Через некоторое время в трубке щелкнуло, и раздалось надрывное шипение.
– Алло, – неуверенно произнес Клод.
– Кто это? – послышался в ответ сиплый голос, который, казалось, исходил из самой преисподней.
Клод ощутил внезапную робость, но, поборов это чувство, бодро ответил:
– Это Клод. Я работаю на Алекса. Мы ездили на встречу, чтобы добыть вашу статуэтку, но встреча прошла неудачно. Вы понимаете, о чем я говорю?
– Вполне, – спокойно произнес Мало, – только не понимаю, откуда у вас номер моего сотового. Я его кому попало не даю. Объяснитесь.

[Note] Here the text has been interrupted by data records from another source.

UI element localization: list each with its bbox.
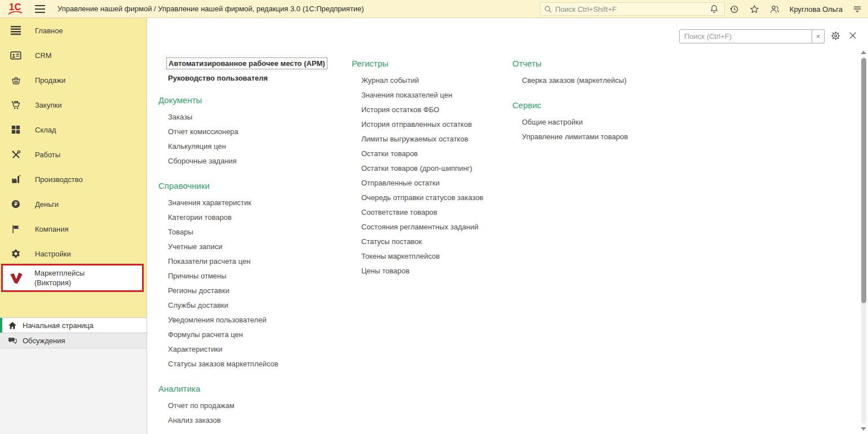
1c-logo-swoosh — [8, 11, 23, 15]
menu-link[interactable]: Товары — [158, 225, 344, 240]
global-search-box[interactable] — [540, 2, 725, 16]
menu-link[interactable]: Формулы расчета цен — [158, 327, 344, 342]
menu-link[interactable]: Учетные записи — [158, 240, 344, 254]
menu-link[interactable]: Общие настройки — [512, 115, 681, 130]
menu-link[interactable]: Цены товаров — [352, 264, 521, 278]
function-menu-search: × — [679, 29, 825, 43]
tab-discussions[interactable]: Обсуждения — [0, 333, 147, 348]
sidebar-item-label: Главное — [35, 26, 63, 35]
cart-icon — [9, 100, 23, 110]
menu-link[interactable]: Соответствие товаров — [352, 205, 521, 220]
history-icon[interactable] — [729, 4, 739, 15]
svg-text:₽: ₽ — [14, 201, 17, 207]
menu-link[interactable]: Заказы — [158, 110, 344, 125]
section-title-catalogs: Справочники — [158, 181, 344, 191]
vertical-scrollbar — [860, 50, 867, 431]
menu-link[interactable]: Лимиты выгружаемых остатков — [352, 132, 521, 147]
section-title-reports: Отчеты — [512, 59, 681, 69]
flag-icon — [9, 224, 23, 234]
window-title: Управление нашей фирмой / Управление наш… — [57, 5, 364, 13]
menu-link[interactable]: Управление лимитами товаров — [512, 130, 681, 144]
menu-link[interactable]: Остатки товаров (дроп-шиппинг) — [352, 161, 521, 176]
menu-link[interactable]: Уведомления пользователей — [158, 313, 344, 327]
sidebar-item-sklad[interactable]: Склад — [0, 117, 147, 142]
main-menu-hamburger-icon[interactable] — [35, 5, 45, 13]
sidebar-item-dengi[interactable]: ₽ Деньги — [0, 192, 147, 216]
tools-icon — [9, 149, 23, 160]
top-bar: 1С Управление нашей фирмой / Управление … — [0, 0, 868, 18]
menu-link[interactable]: Значения показателей цен — [352, 88, 521, 103]
menu-link[interactable]: Журнал событий — [352, 73, 521, 88]
search-clear-button[interactable]: × — [812, 29, 825, 43]
command-arm-workplace[interactable]: Автоматизированное рабочее место (АРМ) — [166, 57, 327, 69]
scrollbar-thumb[interactable] — [861, 58, 866, 303]
menu-link[interactable]: Состояния регламентных заданий — [352, 220, 521, 234]
sidebar-item-crm[interactable]: CRM — [0, 43, 147, 68]
tab-start-page[interactable]: Начальная страница — [0, 317, 147, 333]
sidebar-item-raboty[interactable]: Работы — [0, 142, 147, 167]
footer-tab-label: Обсуждения — [23, 336, 65, 345]
sidebar-item-label: Склад — [35, 126, 56, 134]
menu-link[interactable]: Отчет комиссионера — [158, 125, 344, 139]
sidebar-item-label: Маркетплейсы (Виктория) — [34, 268, 85, 287]
sidebar-item-glavnoe[interactable]: Главное — [0, 18, 147, 43]
1c-logo: 1С — [8, 3, 23, 15]
footer-tab-label: Начальная страница — [23, 321, 94, 330]
panel-settings-gear-icon[interactable] — [830, 30, 842, 42]
sidebar-item-kompaniya[interactable]: Компания — [0, 216, 147, 241]
command-user-guide[interactable]: Руководство пользователя — [168, 74, 268, 82]
main-sections-sidebar: Главное CRM Продажи Закупки Склад Работы — [0, 18, 147, 317]
scroll-down-arrow[interactable] — [861, 427, 866, 431]
sidebar-item-zakupki[interactable]: Закупки — [0, 92, 147, 117]
menu-link[interactable]: Остатки товаров — [352, 147, 521, 161]
menu-link[interactable]: Статусы заказов маркетплейсов — [158, 357, 344, 371]
menu-link[interactable]: Анализ заказов — [158, 413, 344, 428]
menu-link[interactable]: Причины отмены — [158, 269, 344, 284]
global-search-input[interactable] — [555, 5, 721, 14]
star-icon[interactable] — [749, 4, 760, 15]
sidebar-item-label: Компания — [35, 225, 69, 233]
sidebar-item-marketplaces-highlighted[interactable]: Маркетплейсы (Виктория) — [1, 264, 144, 292]
sidebar-footer: Начальная страница Обсуждения — [0, 317, 147, 348]
function-menu-column-2: Регистры Журнал событий Значения показат… — [352, 55, 521, 278]
menu-link[interactable]: История остатков ФБО — [352, 103, 521, 117]
menu-link[interactable]: История отправленных остатков — [352, 117, 521, 132]
menu-link[interactable]: Очередь отправки статусов заказов — [352, 191, 521, 205]
menu-link[interactable]: Калькуляция цен — [158, 139, 344, 154]
marketplace-label-line2: (Виктория) — [34, 278, 71, 287]
menu-link[interactable]: Категории товаров — [158, 210, 344, 225]
menu-link[interactable]: Статусы поставок — [352, 234, 521, 249]
factory-icon — [9, 174, 23, 184]
sidebar-item-proizvodstvo[interactable]: Производство — [0, 167, 147, 192]
menu-link[interactable]: Службы доставки — [158, 298, 344, 313]
bell-icon[interactable] — [709, 4, 719, 14]
sidebar-footer-empty-area — [0, 348, 147, 434]
basket-icon — [9, 75, 23, 86]
sidebar-item-label: Работы — [35, 150, 60, 159]
user-menu-icon[interactable] — [852, 4, 862, 14]
function-search-input[interactable] — [679, 29, 812, 43]
menu-link[interactable]: Отчет по продажам — [158, 398, 344, 413]
marketplace-v-icon — [9, 271, 24, 285]
sidebar-item-label: Деньги — [35, 200, 59, 209]
scroll-up-arrow[interactable] — [861, 51, 866, 54]
sidebar-item-label: Продажи — [35, 76, 65, 85]
menu-link[interactable]: Регионы доставки — [158, 284, 344, 298]
discussions-icon — [7, 336, 18, 345]
users-icon[interactable] — [769, 4, 780, 15]
sidebar-item-prodazhi[interactable]: Продажи — [0, 68, 147, 92]
menu-link[interactable]: Сверка заказов (маркетлейсы) — [512, 73, 681, 88]
gear-icon — [9, 249, 23, 259]
section-title-documents: Документы — [158, 95, 344, 105]
menu-link[interactable]: Отправленные остатки — [352, 176, 521, 191]
current-user-name[interactable]: Круглова Ольга — [790, 5, 843, 14]
function-menu-panel: × Автоматизированное рабочее место (АРМ)… — [147, 18, 868, 434]
sidebar-item-nastroyki[interactable]: Настройки — [0, 241, 147, 266]
menu-link[interactable]: Сборочные задания — [158, 154, 344, 169]
panel-close-icon[interactable] — [848, 30, 858, 41]
function-menu-column-3: Отчеты Сверка заказов (маркетлейсы) Серв… — [512, 55, 681, 144]
menu-link[interactable]: Характеристики — [158, 342, 344, 357]
menu-link[interactable]: Показатели расчета цен — [158, 254, 344, 269]
menu-link[interactable]: Токены маркетплейсов — [352, 249, 521, 264]
menu-link[interactable]: Значения характеристик — [158, 196, 344, 210]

– Алекса взяли русские, – взялся объяснять Клод, – он у них. Не знаю, убили его или нет. Мы сами едва выжили. У них была куча снайперов. А телефон я нашел в его записной книжке в чемодане с вещами.

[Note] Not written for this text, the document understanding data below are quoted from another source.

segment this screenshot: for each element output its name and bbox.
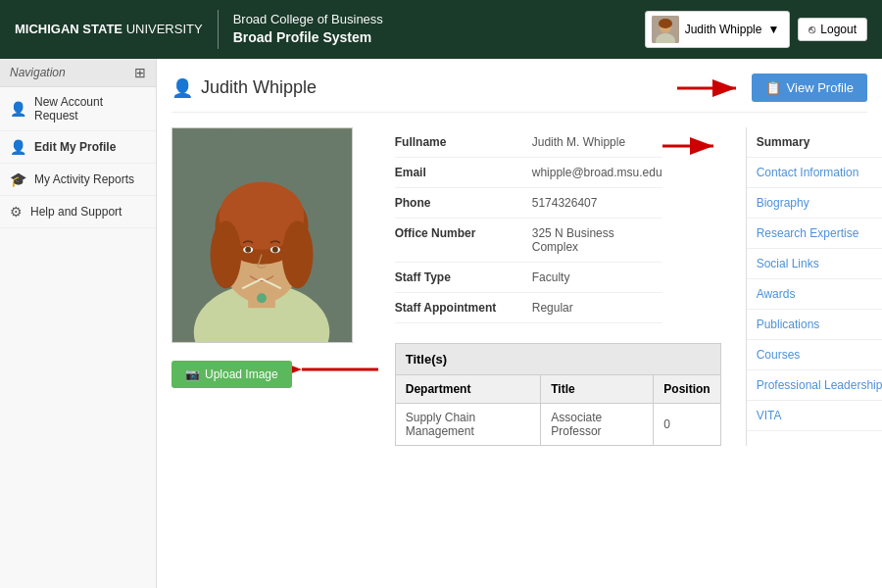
cell-title: Associate Professor xyxy=(541,404,654,446)
edit-profile-icon: 👤 xyxy=(10,139,26,155)
field-label-staff-appt: Staff Appointment xyxy=(395,301,532,315)
section-nav-professional[interactable]: Professional Leadership xyxy=(747,370,882,401)
section-nav-label: Publications xyxy=(757,318,820,331)
logout-label: Logout xyxy=(820,23,857,36)
field-office: Office Number 325 N Business Complex xyxy=(395,219,662,263)
upload-image-button[interactable]: 📷 Upload Image xyxy=(172,361,292,388)
profile-content-row: 📷 Upload Image xyxy=(172,127,867,446)
header-left: MICHIGAN STATE UNIVERSITY Broad College … xyxy=(15,10,383,49)
titles-section-header: Title(s) xyxy=(395,343,721,374)
profile-fields: Fullname Judith M. Whipple Email whipple… xyxy=(395,127,662,323)
sidebar-item-activity-reports[interactable]: 🎓 My Activity Reports xyxy=(0,164,156,196)
section-nav-contact[interactable]: Contact Information xyxy=(747,158,882,188)
field-value-fullname: Judith M. Whipple xyxy=(532,135,625,149)
logout-button[interactable]: ⎋ Logout xyxy=(798,18,867,41)
msu-normal: UNIVERSITY xyxy=(122,22,203,36)
main-layout: Navigation ⊞ 👤 New Account Request 👤 Edi… xyxy=(0,59,882,588)
section-nav-label: Courses xyxy=(757,348,801,362)
field-value-staff-type: Faculty xyxy=(532,270,570,284)
sidebar-item-new-account[interactable]: 👤 New Account Request xyxy=(0,87,156,131)
sidebar-item-label: My Activity Reports xyxy=(34,172,134,186)
app-header: MICHIGAN STATE UNIVERSITY Broad College … xyxy=(0,0,882,59)
field-staff-appointment: Staff Appointment Regular xyxy=(395,293,662,323)
sidebar-nav-label: Navigation xyxy=(10,66,66,79)
field-label-office: Office Number xyxy=(395,226,532,240)
arrow-to-view-profile xyxy=(677,74,746,102)
fields-and-arrow: Fullname Judith M. Whipple Email whipple… xyxy=(395,127,721,323)
section-nav-panel: Summary Contact Information Biography Re… xyxy=(746,127,882,446)
main-content: 👤 Judith Whipple 📋 View Profile xyxy=(157,59,882,588)
field-value-office: 325 N Business Complex xyxy=(532,226,662,254)
col-position: Position xyxy=(654,375,720,404)
help-support-icon: ⚙ xyxy=(10,204,23,220)
col-title: Title xyxy=(541,375,654,404)
svg-point-18 xyxy=(257,293,267,303)
section-nav-label: Biography xyxy=(757,196,809,210)
svg-point-12 xyxy=(211,220,242,288)
sidebar-header: Navigation ⊞ xyxy=(0,59,156,87)
sidebar-item-label: Help and Support xyxy=(30,205,122,219)
field-fullname: Fullname Judith M. Whipple xyxy=(395,127,662,158)
table-row: Supply Chain Management Associate Profes… xyxy=(395,404,720,446)
section-nav-publications[interactable]: Publications xyxy=(747,310,882,340)
field-label-phone: Phone xyxy=(395,196,532,210)
titles-section: Title(s) Department Title Position Suppl… xyxy=(395,343,721,446)
sidebar-item-label: New Account Request xyxy=(34,95,146,122)
upload-area: 📷 Upload Image xyxy=(172,351,380,388)
section-nav-research[interactable]: Research Expertise xyxy=(747,219,882,249)
portrait-svg xyxy=(172,127,352,343)
view-profile-label: View Profile xyxy=(787,80,854,95)
profile-photo-section: 📷 Upload Image xyxy=(172,127,380,446)
section-nav-summary[interactable]: Summary xyxy=(747,127,882,158)
titles-table: Department Title Position Supply Chain M… xyxy=(395,374,721,446)
field-email: Email whipple@broad.msu.edu xyxy=(395,158,662,188)
section-nav-vita[interactable]: VITA xyxy=(747,401,882,431)
section-nav-label: Summary xyxy=(757,135,810,149)
section-nav-label: Contact Information xyxy=(757,166,859,179)
msu-bold: MICHIGAN STATE xyxy=(15,22,122,36)
field-label-email: Email xyxy=(395,166,532,179)
user-menu-button[interactable]: Judith Whipple ▼ xyxy=(645,11,791,48)
sidebar-item-edit-profile[interactable]: 👤 Edit My Profile xyxy=(0,131,156,164)
col-department: Department xyxy=(395,375,541,404)
field-label-staff-type: Staff Type xyxy=(395,270,532,284)
broad-line1: Broad College of Business xyxy=(233,11,383,28)
profile-fields-section: Fullname Judith M. Whipple Email whipple… xyxy=(395,127,731,446)
user-name-label: Judith Whipple xyxy=(685,23,762,36)
section-nav-label: VITA xyxy=(757,409,782,422)
field-staff-type: Staff Type Faculty xyxy=(395,263,662,293)
broad-line2: Broad Profile System xyxy=(233,28,383,48)
sidebar-toggle-icon[interactable]: ⊞ xyxy=(134,65,146,80)
page-title-bar: 👤 Judith Whipple 📋 View Profile xyxy=(172,74,867,113)
view-profile-area: 📋 View Profile xyxy=(677,74,867,102)
section-nav-label: Awards xyxy=(757,287,796,301)
svg-point-16 xyxy=(245,247,251,253)
field-value-email: whipple@broad.msu.edu xyxy=(532,166,662,179)
view-profile-button[interactable]: 📋 View Profile xyxy=(752,74,867,102)
sidebar-item-help-support[interactable]: ⚙ Help and Support xyxy=(0,196,156,228)
sidebar-item-label: Edit My Profile xyxy=(34,140,116,154)
msu-logo: MICHIGAN STATE UNIVERSITY xyxy=(15,22,203,38)
profile-photo xyxy=(172,127,353,343)
cell-position: 0 xyxy=(654,404,720,446)
field-value-phone: 5174326407 xyxy=(532,196,598,210)
header-divider xyxy=(218,10,219,49)
field-value-staff-appt: Regular xyxy=(532,301,573,315)
section-nav-social[interactable]: Social Links xyxy=(747,249,882,279)
section-nav-courses[interactable]: Courses xyxy=(747,340,882,370)
arrow-to-summary xyxy=(662,127,721,157)
page-title: 👤 Judith Whipple xyxy=(172,77,317,99)
chevron-down-icon: ▼ xyxy=(767,23,779,36)
arrow-svg-summary xyxy=(662,135,721,157)
cell-department: Supply Chain Management xyxy=(395,404,541,446)
view-profile-icon: 📋 xyxy=(765,80,781,95)
section-nav-label: Research Expertise xyxy=(757,226,859,240)
upload-icon: 📷 xyxy=(185,368,200,381)
activity-reports-icon: 🎓 xyxy=(10,172,26,187)
svg-point-17 xyxy=(272,247,278,253)
section-nav-biography[interactable]: Biography xyxy=(747,188,882,219)
section-nav-awards[interactable]: Awards xyxy=(747,279,882,310)
upload-image-label: Upload Image xyxy=(205,368,278,381)
svg-point-3 xyxy=(659,19,672,28)
page-title-icon: 👤 xyxy=(172,77,193,99)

– Вот, значит, как, и что вы от меня хотите? – напряженно спросил Мало.
– Без Алекса мы не сможем выбраться из России. У нас нет ни денег, ни документов. Если бы вы могли нам помочь выехать… Мы сделаем все, что вы скажете.
Мало некоторое время молчал, потом сказал:
– Мне надо подумать. Я вам перезвоню, – и в трубке раздались гудки.
Клод опустил телефон и посмотрел на Пьера. Тот скептически покачал головой:
– Безнадега.
– Давай подождем, у нас все равно нет другого выхода, – запальчиво ответил Клод и посмотрел на Зое в поисках поддержки.
– Я согласна с Клодом, – сказала она.
– Кто бы тебя еще спрашивал, женщина, – недовольно проворчал Пьер.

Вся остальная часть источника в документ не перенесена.